Karşılık beklemeden dört duvara günaydın deyip,susmaktayım. Söyle sence ne yapmalıyım? Sanırım uçurumun kenarında,
mutlu rolünü oynamalıyım. Çatık mı kaşlarım?
Yüzüme sen koy mimiklerimi. Ağzımda bıçak darbesi,
harabe dudaklarım, anlatamam.
Sende elvedayla nokta koyup gitme.
Yalnızca suskun sayfalardır sırdaşım.
Gücümün yettiği tek şey, şu an; kendi cinayetim.
Yanlışlar tecrübe değil! Pişmanlıkla ser sefilim.
Aslında suçlu benim! Günahlarım sırtımda yer etmiş,
ki nitekim cehennem yolcusu bir misafirim.
Dinimiz var mıdır, bakirelikle suçlayamadık ruhumuzu. İnsanoğlu uykuda hala, büyüttü kabusu. Egoist tablosu.
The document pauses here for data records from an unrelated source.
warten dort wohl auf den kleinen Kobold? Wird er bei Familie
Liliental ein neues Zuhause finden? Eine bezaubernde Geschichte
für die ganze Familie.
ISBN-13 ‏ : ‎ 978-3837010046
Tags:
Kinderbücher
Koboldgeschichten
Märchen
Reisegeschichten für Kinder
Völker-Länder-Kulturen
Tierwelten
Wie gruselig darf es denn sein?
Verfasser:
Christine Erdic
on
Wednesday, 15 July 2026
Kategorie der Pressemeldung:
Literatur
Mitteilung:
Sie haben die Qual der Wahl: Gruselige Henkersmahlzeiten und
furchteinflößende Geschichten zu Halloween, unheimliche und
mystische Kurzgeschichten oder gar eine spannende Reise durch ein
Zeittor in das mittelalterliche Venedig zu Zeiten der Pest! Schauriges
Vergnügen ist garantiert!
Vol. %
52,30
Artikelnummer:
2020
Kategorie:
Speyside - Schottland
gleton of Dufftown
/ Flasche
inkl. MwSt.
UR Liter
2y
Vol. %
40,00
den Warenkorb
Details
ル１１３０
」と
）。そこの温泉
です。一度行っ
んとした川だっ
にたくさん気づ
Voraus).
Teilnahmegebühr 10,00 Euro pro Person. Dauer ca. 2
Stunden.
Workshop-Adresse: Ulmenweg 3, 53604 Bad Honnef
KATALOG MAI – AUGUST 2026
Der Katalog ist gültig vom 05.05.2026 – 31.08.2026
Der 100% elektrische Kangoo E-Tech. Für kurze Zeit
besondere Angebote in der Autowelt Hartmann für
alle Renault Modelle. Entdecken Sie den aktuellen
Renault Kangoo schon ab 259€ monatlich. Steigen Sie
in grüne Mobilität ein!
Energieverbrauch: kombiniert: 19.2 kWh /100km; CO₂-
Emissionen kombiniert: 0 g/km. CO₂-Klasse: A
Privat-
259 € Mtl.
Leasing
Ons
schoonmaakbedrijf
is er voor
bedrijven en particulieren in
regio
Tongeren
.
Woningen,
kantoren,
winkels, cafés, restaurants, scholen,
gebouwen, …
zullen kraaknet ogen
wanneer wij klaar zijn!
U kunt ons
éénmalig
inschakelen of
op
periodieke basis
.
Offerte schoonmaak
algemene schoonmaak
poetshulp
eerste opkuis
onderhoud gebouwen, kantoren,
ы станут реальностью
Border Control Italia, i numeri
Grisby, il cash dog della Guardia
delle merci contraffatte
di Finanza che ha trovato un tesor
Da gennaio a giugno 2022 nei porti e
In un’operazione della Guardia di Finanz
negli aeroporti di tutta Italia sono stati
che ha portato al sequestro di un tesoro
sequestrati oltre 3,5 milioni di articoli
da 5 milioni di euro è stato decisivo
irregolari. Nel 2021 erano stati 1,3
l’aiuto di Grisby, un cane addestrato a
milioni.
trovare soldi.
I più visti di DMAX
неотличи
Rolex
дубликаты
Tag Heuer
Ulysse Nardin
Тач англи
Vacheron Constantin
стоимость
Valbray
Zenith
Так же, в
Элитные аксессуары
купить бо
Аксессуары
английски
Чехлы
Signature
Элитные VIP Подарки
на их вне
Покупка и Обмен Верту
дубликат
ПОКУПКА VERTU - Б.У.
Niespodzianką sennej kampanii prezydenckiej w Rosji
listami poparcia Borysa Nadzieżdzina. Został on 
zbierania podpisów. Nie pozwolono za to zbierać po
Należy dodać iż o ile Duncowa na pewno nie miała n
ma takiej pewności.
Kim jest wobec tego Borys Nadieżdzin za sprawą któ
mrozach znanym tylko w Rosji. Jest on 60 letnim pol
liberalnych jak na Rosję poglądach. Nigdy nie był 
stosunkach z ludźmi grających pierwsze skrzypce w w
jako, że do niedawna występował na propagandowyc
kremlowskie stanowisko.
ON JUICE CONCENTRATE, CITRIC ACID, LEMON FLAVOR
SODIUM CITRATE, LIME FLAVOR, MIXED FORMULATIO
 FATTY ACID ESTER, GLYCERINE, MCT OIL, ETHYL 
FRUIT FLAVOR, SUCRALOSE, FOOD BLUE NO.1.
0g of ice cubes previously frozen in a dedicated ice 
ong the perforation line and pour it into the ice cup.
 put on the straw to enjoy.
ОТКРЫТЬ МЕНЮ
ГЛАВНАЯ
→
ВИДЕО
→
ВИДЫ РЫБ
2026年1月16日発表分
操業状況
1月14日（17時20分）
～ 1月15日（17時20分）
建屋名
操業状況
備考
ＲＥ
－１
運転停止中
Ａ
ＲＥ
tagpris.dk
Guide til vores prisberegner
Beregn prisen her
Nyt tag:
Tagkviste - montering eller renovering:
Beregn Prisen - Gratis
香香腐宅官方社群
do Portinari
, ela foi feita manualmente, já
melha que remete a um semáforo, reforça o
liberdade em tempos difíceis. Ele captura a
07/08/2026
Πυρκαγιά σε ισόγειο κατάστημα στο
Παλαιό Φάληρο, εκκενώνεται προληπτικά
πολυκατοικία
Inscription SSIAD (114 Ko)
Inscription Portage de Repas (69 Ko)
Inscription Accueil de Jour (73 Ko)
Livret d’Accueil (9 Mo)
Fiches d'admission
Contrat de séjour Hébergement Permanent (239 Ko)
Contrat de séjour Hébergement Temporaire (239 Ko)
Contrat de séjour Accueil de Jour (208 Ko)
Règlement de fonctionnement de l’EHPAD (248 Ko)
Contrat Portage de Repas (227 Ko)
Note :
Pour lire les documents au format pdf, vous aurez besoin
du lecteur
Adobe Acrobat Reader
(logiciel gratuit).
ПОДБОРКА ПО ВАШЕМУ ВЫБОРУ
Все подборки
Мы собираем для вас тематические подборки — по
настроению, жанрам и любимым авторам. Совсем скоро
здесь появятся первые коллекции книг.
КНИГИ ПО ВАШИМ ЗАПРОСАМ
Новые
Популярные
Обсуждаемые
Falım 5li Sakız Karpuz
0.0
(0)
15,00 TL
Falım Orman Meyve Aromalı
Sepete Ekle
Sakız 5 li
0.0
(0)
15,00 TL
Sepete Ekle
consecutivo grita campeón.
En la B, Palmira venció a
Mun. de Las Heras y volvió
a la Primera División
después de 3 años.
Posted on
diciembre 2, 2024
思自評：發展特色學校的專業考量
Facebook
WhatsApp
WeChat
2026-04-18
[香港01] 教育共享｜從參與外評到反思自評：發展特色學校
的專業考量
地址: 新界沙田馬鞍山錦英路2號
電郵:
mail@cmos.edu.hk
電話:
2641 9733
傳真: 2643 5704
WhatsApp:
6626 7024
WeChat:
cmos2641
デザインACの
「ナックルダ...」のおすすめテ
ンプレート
Sanki güzelmiş gibi dışarı çıkarttığımız;
küresel lanet olası şehvet duygusu.
Hayat insanın elinde bir senaryo, onların karanlıktır kurgusu!
Yarınlar simsiyah, yarın denen şey bugünün korkusu.
Her nefes kaderin mahkumu.
Takvimler tükenmiş, dünya döner ben durgunum.
Sevgi bitik, yalnız ölüm sefaletinde suskunum.
Kör, sağır, hissizsiniz; anlatmaktan yorgunum.
Vakit bitik, dünyayı terk edip giden bir yolcuyum!
Gün ışığına kapalı odanın perdesiydi göz kapaklarım.
Dünya doğru diyelim, o zaman ben bir yalancıyım.
Ah, gündüzüm kör güneşi görmez.
Akşamı bekleyen zavallı sabahçıyım, hey sela!
Lirikal intikamım feci, kalem suç unsuru.
Şimdi çatık kaşlarım, bunu simama siz koydunuz! Maneviyattan bir haber bin bir nefese mahsusdunuz.
Hissiyat limiti tek gece de biten nefsi hikayelerden tazminatsız kovuldunuz!
Tüylerim diken diken batar yine, titrek bedenime.
Bak bir köşede, sağanak yağışla istanbul çukuru gözlerim. Üzgünüm bakışlarım asma kilit,
yüzüme vurulan duygusal çekiç darbesi! Sabaha karşı;
güneş batınca kulağımda ki melodi kafilesi canımı yaktı. Durdurmaya çalıştım zamanı, akreple yelkovan elimde kaldı, hiç bir işe yaramadı. İçimden kaynaklanan -40 derece soğuğa karşı bıçaklı mücadele intiharla sonuçlandı!
Yarınlar simsiyah, kader denen şeyi biz kararttık.
Her yaşam yalan, günah, acı.
Takvimler tükenmiş, dünya döner ben durgunum.
Sevgi bitik, yalnız ölüm sefaletinde suskunum.
Kör, sağır, hissizsiniz; anlatmaktan yorgunum.
Vakit bitik, dünyayı terk edip giden bir yolcuyum!